Joan Jett was my favorite Rock star — and my second favorite famous person after Cincinnati Reds pitcher Mario Soto — when I was a kid. I listened to side one of I Love Rock N’ Roll on my crappy little box turntable almost every day — often multiple times a day — for more than a year. I turned the volume up on my equally crappy radio every time the title song came on Q102 or WEBN, which, at the height of its popularity, was about once an hour.

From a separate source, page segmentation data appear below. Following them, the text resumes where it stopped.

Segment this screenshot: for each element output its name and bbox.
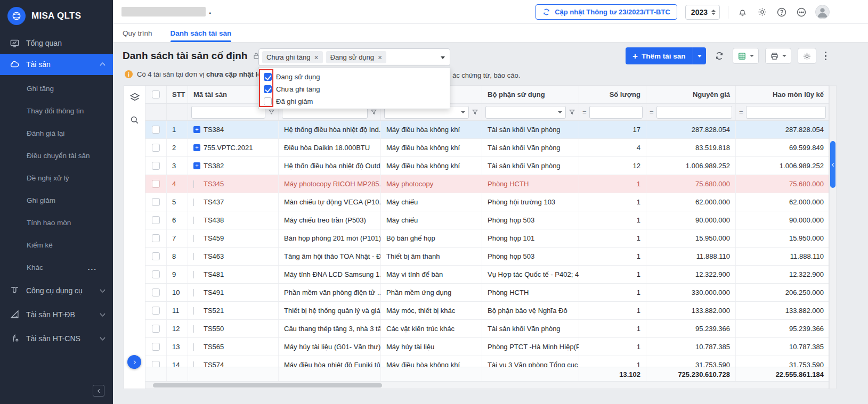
refresh-icon[interactable]: [715, 51, 724, 61]
spinner-arrows-icon[interactable]: [711, 10, 716, 15]
table-row[interactable]: 14 TS574 Máy điều hòa nhiệt độ Funiki tủ…: [145, 356, 829, 367]
row-checkbox[interactable]: [152, 270, 160, 278]
header-stt[interactable]: STT: [167, 86, 188, 103]
sidebar-subitem[interactable]: Thay đổi thông tin: [0, 100, 113, 122]
filter-funnel-icon[interactable]: [268, 109, 275, 116]
vertical-scrollbar-thumb[interactable]: [830, 141, 835, 188]
row-checkbox[interactable]: [152, 288, 160, 296]
table-row[interactable]: 2 755.VPTC.2021 Điều hòa Daikin 18.000BT…: [145, 139, 829, 157]
row-checkbox[interactable]: [152, 343, 160, 351]
table-row[interactable]: 13 TS565 Máy hủy tài liệu (G01- Văn thư)…: [145, 338, 829, 356]
select-all-checkbox[interactable]: [152, 90, 160, 98]
layers-icon[interactable]: [129, 92, 140, 103]
add-asset-button[interactable]: Thêm tài sản: [626, 47, 692, 64]
filter-equals-operator[interactable]: =: [650, 108, 654, 116]
add-asset-dropdown-button[interactable]: [693, 47, 706, 64]
tab-quy-trinh[interactable]: Quy trình: [123, 24, 152, 42]
sidebar-item-tai-san-ht-cns[interactable]: Tài sản HT-CNS: [0, 326, 113, 350]
horizontal-scrollbar[interactable]: [145, 381, 829, 389]
dropdown-option[interactable]: Chưa ghi tăng: [259, 83, 450, 95]
status-filter-box[interactable]: Chưa ghi tăng Đang sử dụng: [258, 48, 450, 66]
table-row[interactable]: 5 TS437 Màn chiếu tự động VEGA (P10... M…: [145, 193, 829, 211]
sidebar-subitem[interactable]: Ghi tăng: [0, 77, 113, 100]
select-all-cell[interactable]: [145, 86, 167, 103]
expand-panel-button[interactable]: [127, 355, 141, 369]
option-checkbox[interactable]: [264, 85, 272, 93]
table-row[interactable]: 10 TS491 Phần mềm văn phòng điện tử ... …: [145, 284, 829, 302]
tab-danh-sach-tai-san[interactable]: Danh sách tài sản: [171, 24, 232, 42]
header-bo-phan-su-dung[interactable]: Bộ phận sử dụng: [482, 86, 579, 103]
table-row[interactable]: 9 TS481 Máy tính ĐNA LCD Samsung 1... Má…: [145, 266, 829, 284]
filter-equals-operator[interactable]: =: [582, 108, 587, 116]
header-nguyen-gia[interactable]: Nguyên giá: [646, 86, 736, 103]
table-row[interactable]: 12 TS550 Cầu thang thép tầng 3, nhà 3 tầ…: [145, 320, 829, 338]
row-checkbox[interactable]: [152, 162, 160, 170]
row-checkbox[interactable]: [152, 325, 160, 333]
sidebar-subitem[interactable]: Tính hao mòn: [0, 211, 113, 234]
more-icon[interactable]: ...: [88, 263, 97, 271]
filter-select-dept[interactable]: [485, 106, 566, 119]
sidebar-subitem[interactable]: Đánh giá lại: [0, 122, 113, 144]
export-grid-button[interactable]: [733, 48, 759, 64]
row-checkbox[interactable]: [152, 307, 160, 315]
print-button[interactable]: [765, 48, 791, 64]
remove-chip-icon[interactable]: [378, 54, 382, 61]
filter-input-cost[interactable]: [656, 106, 732, 119]
filter-funnel-icon[interactable]: [370, 109, 377, 116]
chevron-down-icon[interactable]: [441, 56, 445, 59]
filter-funnel-icon[interactable]: [569, 109, 575, 116]
table-row[interactable]: 11 TS521 Thiết bị hệ thống quản lý và gi…: [145, 302, 829, 320]
row-checkbox[interactable]: [152, 198, 160, 206]
sidebar-subitem[interactable]: Khác ...: [0, 256, 113, 278]
sidebar-item-tai-san-ht-db[interactable]: Tài sản HT-ĐB: [0, 302, 113, 326]
sidebar-item-tai-san[interactable]: Tài sản: [0, 54, 113, 75]
dropdown-option[interactable]: Đã ghi giảm: [259, 95, 450, 108]
table-row[interactable]: 7 TS459 Bàn họp phòng 201 mới (P101)... …: [145, 229, 829, 248]
notifications-bell-icon[interactable]: [736, 6, 748, 18]
sidebar-subitem[interactable]: Kiểm kê: [0, 234, 113, 256]
row-checkbox[interactable]: [152, 252, 160, 260]
table-row[interactable]: 1 TS384 Hệ thống điều hòa nhiệt độ Ind..…: [145, 121, 829, 139]
filter-input-dep[interactable]: [746, 106, 826, 119]
row-checkbox[interactable]: [152, 180, 160, 188]
expand-row-icon[interactable]: [193, 162, 200, 169]
sidebar-subitem[interactable]: Ghi giảm: [0, 189, 113, 211]
filter-input-qty[interactable]: [589, 106, 643, 119]
table-row[interactable]: 6 TS438 Máy chiếu treo trần (P503) Máy c…: [145, 211, 829, 229]
row-checkbox[interactable]: [152, 216, 160, 224]
year-selector[interactable]: 2023: [685, 5, 720, 20]
dropdown-option[interactable]: Đang sử dụng: [259, 71, 450, 83]
filter-chip[interactable]: Đang sử dụng: [326, 51, 387, 63]
row-checkbox[interactable]: [152, 144, 160, 152]
more-actions-icon[interactable]: [822, 52, 830, 61]
avatar[interactable]: [815, 5, 830, 19]
sidebar-item-tong-quan[interactable]: Tổng quan: [0, 32, 113, 54]
header-so-luong[interactable]: Số lượng: [579, 86, 646, 103]
table-row[interactable]: 8 TS463 Tăng âm hội thảo TOA Nhật - Đ...…: [145, 248, 829, 266]
sidebar-collapse-button[interactable]: [93, 385, 104, 397]
row-checkbox[interactable]: [152, 361, 160, 367]
horizontal-scrollbar-thumb[interactable]: [153, 383, 382, 387]
more-options-icon[interactable]: [796, 6, 807, 18]
filter-equals-operator[interactable]: =: [739, 108, 743, 116]
option-checkbox[interactable]: [264, 73, 272, 81]
header-hao-mon-luy-ke[interactable]: Hao mòn lũy kế: [736, 86, 830, 103]
table-settings-button[interactable]: [798, 48, 816, 64]
filter-input-code[interactable]: [191, 106, 265, 119]
table-row[interactable]: 3 TS382 Hệ thốn điều hòa nhiệt độ Outd..…: [145, 157, 829, 175]
help-icon[interactable]: [776, 6, 788, 18]
row-checkbox[interactable]: [152, 126, 160, 134]
sidebar-subitem[interactable]: Đề nghị xử lý: [0, 167, 113, 189]
option-checkbox[interactable]: [264, 97, 272, 105]
filter-funnel-icon[interactable]: [472, 109, 478, 116]
sidebar-item-cong-cu-dung-cu[interactable]: Công cụ dụng cụ: [0, 278, 113, 302]
expand-row-icon[interactable]: [193, 144, 200, 151]
settings-gear-icon[interactable]: [756, 6, 768, 18]
sidebar-subitem[interactable]: Điều chuyển tài sản: [0, 144, 113, 167]
table-row[interactable]: 4 TS345 Máy photocopy RICOH MP285... Máy…: [145, 175, 829, 193]
expand-row-icon[interactable]: [193, 126, 200, 133]
remove-chip-icon[interactable]: [314, 54, 318, 61]
update-circular-button[interactable]: Cập nhật Thông tư 23/2023/TT-BTC: [536, 4, 677, 20]
filter-chip[interactable]: Chưa ghi tăng: [262, 51, 323, 63]
search-icon[interactable]: [129, 115, 140, 125]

The collision of simple, classic guitar chords, Jett’s tough-girl voice and her goth-informed visage staring out from the album’s cover left me endlessly fascinated. As an early-’80s Cincinnati suburbanite, I’d never experienced anything like her. (It’s hard to fathom today that she was only 22 at the time.) She seemed simultaneously glamorous and kind of dangerous (maybe it was the leather pants and I’ve-experienced-more-than-you sneer?).
Though I didn’t follow her career closely post-I Love Rock N’ Roll — nor did I really get into her pre-solo ’70s group, The Runaways, like I did other bands of the Punk Rock era — I’ve had a soft spot for Jett ever since. And while a lot has happened over the last quarter century, the recording of much new material hasn’t been one of them; Jett, now 57 and a Rock and Roll Hall of Famer, has dropped only three albums in the last 22 years.
Yet she continues to play live and to burnish her image as a feminist icon and remains, despite shifting cultural trends, a figure as singular as any the 1970s has produced.